This was notably the case for the Commission’s classification of energy sourced from forest biomass as ‘sustainable’ under the EU Taxonomy for Sustainable Finance Regulation (EU) 2020/852 (requests 62 and 64). To this end, the Commission relied on the classification of forest biomass as a ‘renewable energy source’ in EU legislation (the Renewable Energy Directive II of 2018) but, according to the applicants, did not take account of more recent evidence showing the high level of greenhouse gas emissions incurred by burning forest biomass.

It is settled case law that the EU institutions have a wide margin of discretion in assessing complex scientific evidence and that judicial review is limited to examining whether the institution manifestly erred in its assessment and exceeded the bounds of its discretion. In its reply to the request, the Commission heavily emphasises its discretion. The Commission thereby refrained from engaging on the core scientific debates (is burning forest biomass actually ‘sustainable’ in light of the most recent and conclusive scientific evidence?) and did not justify their position on the basis of counter-evidence. It remains to be seen how the General Court will assess whether the decisions are vitiated by manifest errors in this respect – that may be the topic for a future newsletter piece.

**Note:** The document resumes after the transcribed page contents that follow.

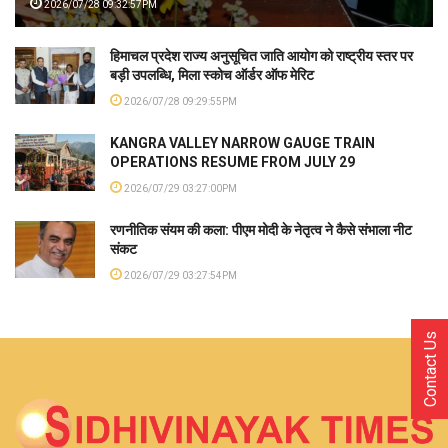
2026/07/28 09:32:57PM
हिमाचल प्रदेश राज्य अनुसूचित जाति आयोग को राष्ट्रीय स्तर पर
बड़ी उपलब्धि, मिला स्कोच ऑर्डर ऑफ मेरिट
2026/07/28 09:29:55PM
KANGRA VALLEY NARROW GAUGE TRAIN
OPERATIONS RESUME FROM JULY 29
2026/07/29 03:27:00PM
रणनीतिक संयम की कला: पीएम मोदी के नेतृत्व ने कैसे संभाला नीट
संकट
2026/07/29 03:27:54PM
Contact Us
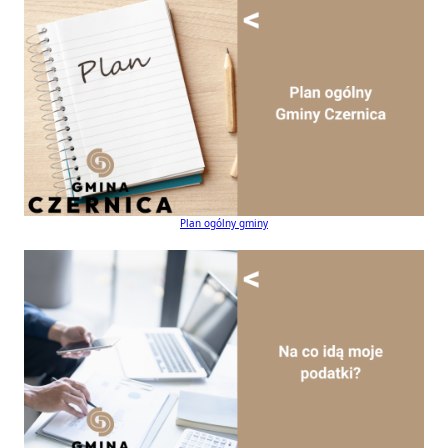
Plan ogólny gminy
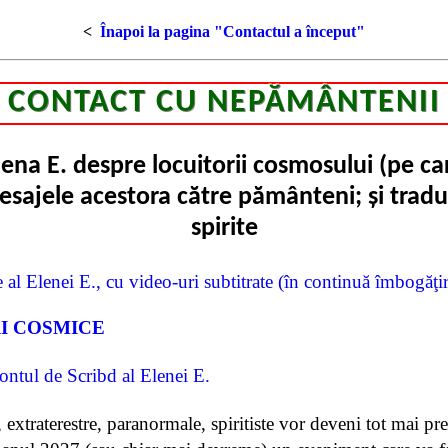
<
Înapoi la pagina "Contactul a început"
CONTACT CU NEPĂMÂNTENII
lena E. despre locuitorii cosmosului (pe ca
mesajele acestora către pământeni; și trad
spirite
l Elenei E., cu video-uri subtitrate (în continuă îmbogăţir
I COSMICE
ontul de Scribd al Elenei E.
traterestre, paranormale, spiritiste vor deveni tot mai pre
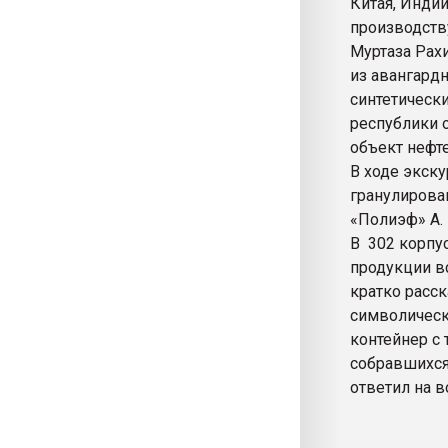
Китая, Индии
производству
Муртаза Рах
из авангард
синтетически
республики 
объект нефт
В ходе экск
гранулирова
«Полиэф» А. 
В 302 корпу
продукции вс
кратко расс
символическ
контейнер с
собравшихся
ответил на 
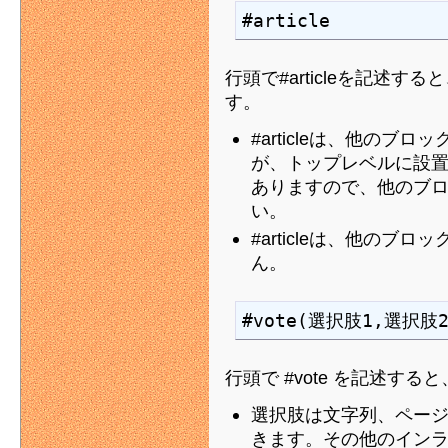
#article
行頭で#articleを記述
す。
#articleは、他の
が、トップレベルに設
ありますので、他のブ
い。
#articleは、他の
ん。
#vote(選択肢1,選択肢2
行頭で #vote を記述す
選択肢は文字列、ペー
きます。その他のイン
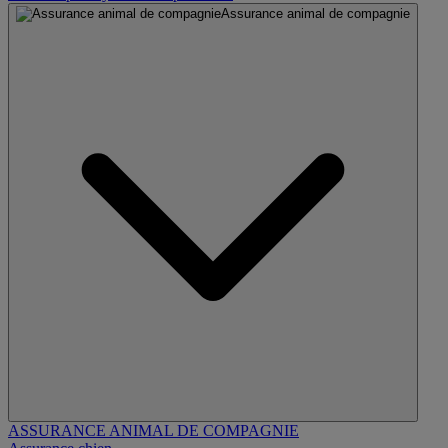
Assurance animal de compagnie
ASSURANCE ANIMAL DE COMPAGNIE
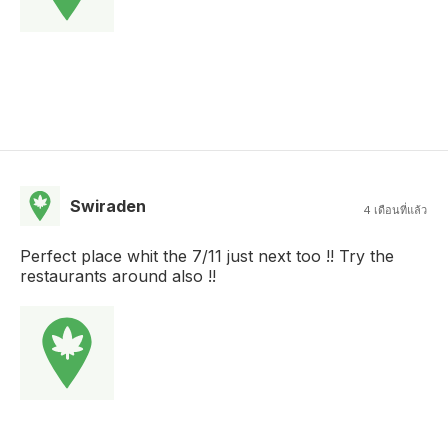
Swiraden
4 เดือนที่แล้ว
Perfect place whit the 7/11 just next too !! Try the
restaurants around also !!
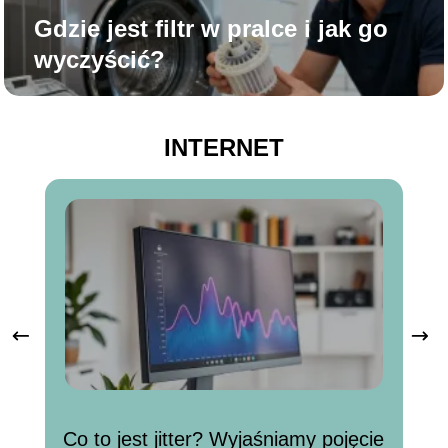
Gdzie jest filtr w pralce i jak go
wyczyścić?
INTERNET
Ja
Co to jest jitter? Wyjaśniamy pojęcie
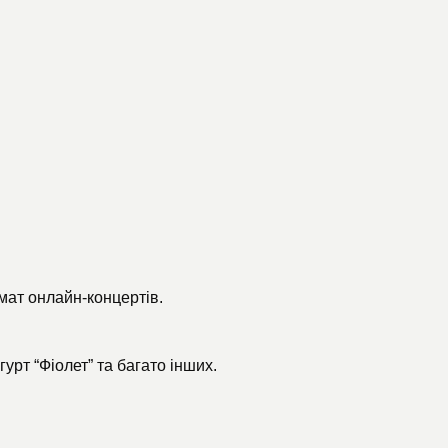
мат онлайн-концертів.
 гурт
“Фіолет”
та багато інших.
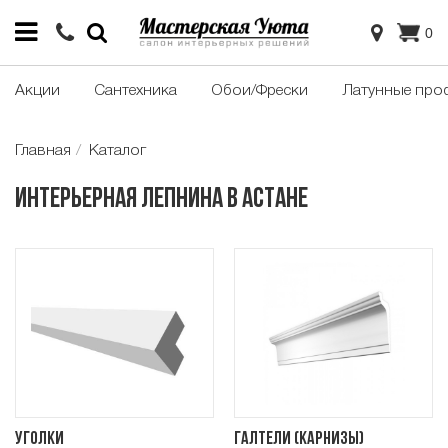
0
Акции
Сантехника
Обои/Фрески
Латунные про
Главная
Каталог
Интерьерная лепнина в Астане
Уголки
Галтели (карнизы)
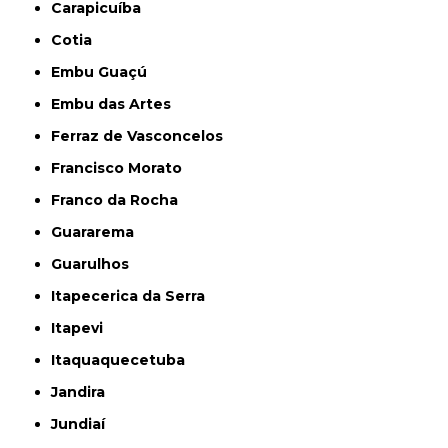
Carapicuíba
Cotia
Embu Guaçú
Embu das Artes
Ferraz de Vasconcelos
Francisco Morato
Franco da Rocha
Guararema
Guarulhos
Itapecerica da Serra
Itapevi
Itaquaquecetuba
Jandira
Jundiaí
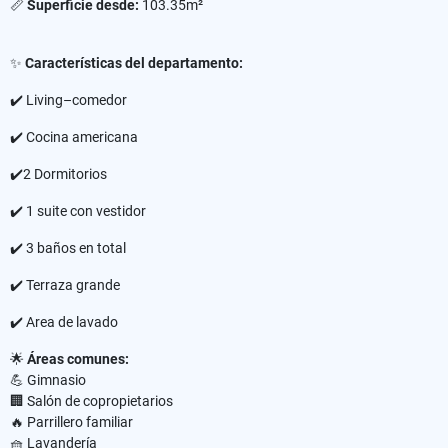
📏
Superficie desde:
103.35m²
✨
Características del departamento:
✔️ Living–comedor
✔️ Cocina americana
✔️2 Dormitorios
✔️ 1 suite con vestidor
✔️ 3 baños en total
✔️ Terraza grande
✔️ Area de lavado
🌟
Áreas comunes:
💪 Gimnasio
🏢 Salón de copropietarios
🔥 Parrillero familiar
🧺 Lavandería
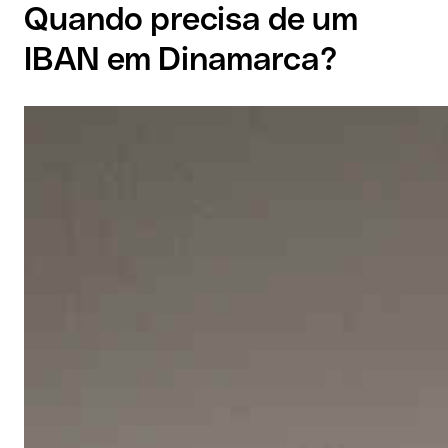
Quando precisa de um
IBAN em Dinamarca?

It is already evident that NGOs seized the legal opportunity of the amendment to the Aarhus Regulation to expand the scope of their interventions to new sectoral areas and types of acts. Nonetheless, the ‘floodgate of cases’ feared by some has not occurred, with only 9 different acts of general scope challenged in a year. Rather, it seems that NGOs have been targeting systemic issues – overfishing through the yearly fisheries regulations, or lack of climate impacts assessment in the list of projects of common interests. They also have been trying to establish an adequate interpretation of new, important legislation such as the EU Taxonomy for Sustainable Regulation through the challenge of its implementing acts. This controlled use of internal review requests, expected to persist due to NGOs’ defined objectives and resources constraints, should be recognised as an additional stone in the construction of a better access to justice regime in the environmental field.